The book gives no reason, other than that.

Question – 1: So, why exactly should Character Classes (e.g. [:alnum:], [:alpha:], [:digit:], etc) be preferred over Character Ranges (e.g. [a-z], [A-Z], [0-9], etc)?

Question – 2: Does [:alpha:] stand for [a-z], [A-Z], and upper and lower-case alphabets from other languages too? And similarly, does [:digit:] include numerals from other languages too? If they match, that is.

(Two questions, I know, but in this case, they are pretty much interrelated, IMO.)

Best Answer

According to the bash manpage, the LC_COLLATE environment variable affects character ranges, exactly as per Hauke Laging's answer:

LC_COLLATE This variable determines the collation order used when sorting the results of pathname expansion, and determines the behavior of range expressions, equivalence classes, and collating sequences within pathname expansion and pattern matching.

On the other hand, LC_CTYPE affects character classes:

LC_CTYPE This variable determines the interpretation of characters and the behavior of character classes within pathname expansion and pattern matching.

What this means is that both cases are potentially problematic if you're thinking in a English, left-to-right, Latin alphabet, Arabic-digit context.
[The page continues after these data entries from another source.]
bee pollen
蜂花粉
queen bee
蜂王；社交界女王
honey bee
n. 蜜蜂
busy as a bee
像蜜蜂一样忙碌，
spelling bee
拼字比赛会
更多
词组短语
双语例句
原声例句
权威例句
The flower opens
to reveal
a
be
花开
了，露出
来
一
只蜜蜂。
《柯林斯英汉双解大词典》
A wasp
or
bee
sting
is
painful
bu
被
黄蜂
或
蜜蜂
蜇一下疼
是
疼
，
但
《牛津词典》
If you're really proper, and/or are scripting for a multi-locale environment, it's probably best to make sure you know what your locale variables are when you're matching files, or to be sure that you're coding in a completely generic way.

It's very difficult to foresee some situations though, unless you've studied linguistics.
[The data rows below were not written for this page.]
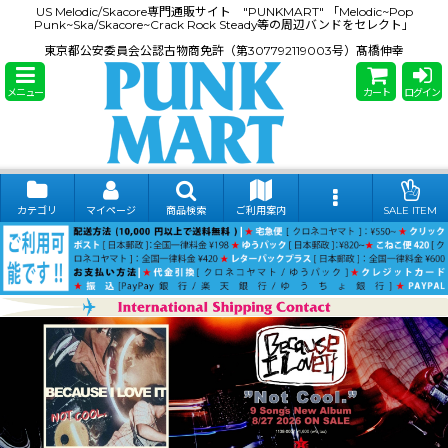
US Melodic/Skacore専門通販サイト "PUNKMART" 「Melodic~Pop
Punk~Ska/Skacore~Crack Rock Steady等の周辺バンドをセレクト」
東京都公安委員会公認古物商免許（第307792119003号）髙橋伸幸
メニュー
カート
ログイン
カテゴリ
マイページ
商品検索
ご利用案内
SALE ITEM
However, I don't know of a Latin-using locale that changes the order of letters, so [a-z] would work. There are extensions to the Latin alphabet that collate ligatures and diacriticals differently. However, here's a little experiment:

mkdir /tmp/test
cd /tmp/test
export LC_CTYPE=de_DE.UTF-8
export LC_COLLATE=de_DE.UTF-8
touch Grüßen
ls G* # This says ‘Grüßen’
ls *[a-z]en # This says nothing!
ls *[a-zß]en # This says ‘Grüßen’
ls Gr[a-z]*en # This says nothing!

This is interesting: at least for German, neither diacriticals like ü nor ligatures like ß are folded into latin characters. (either that, or I messed up the locale change!)

This may be bad for you, of course, if you're trying to find filenames that start with a letter, use [a-z]* and apply it to a file that starts with ‘Ä’.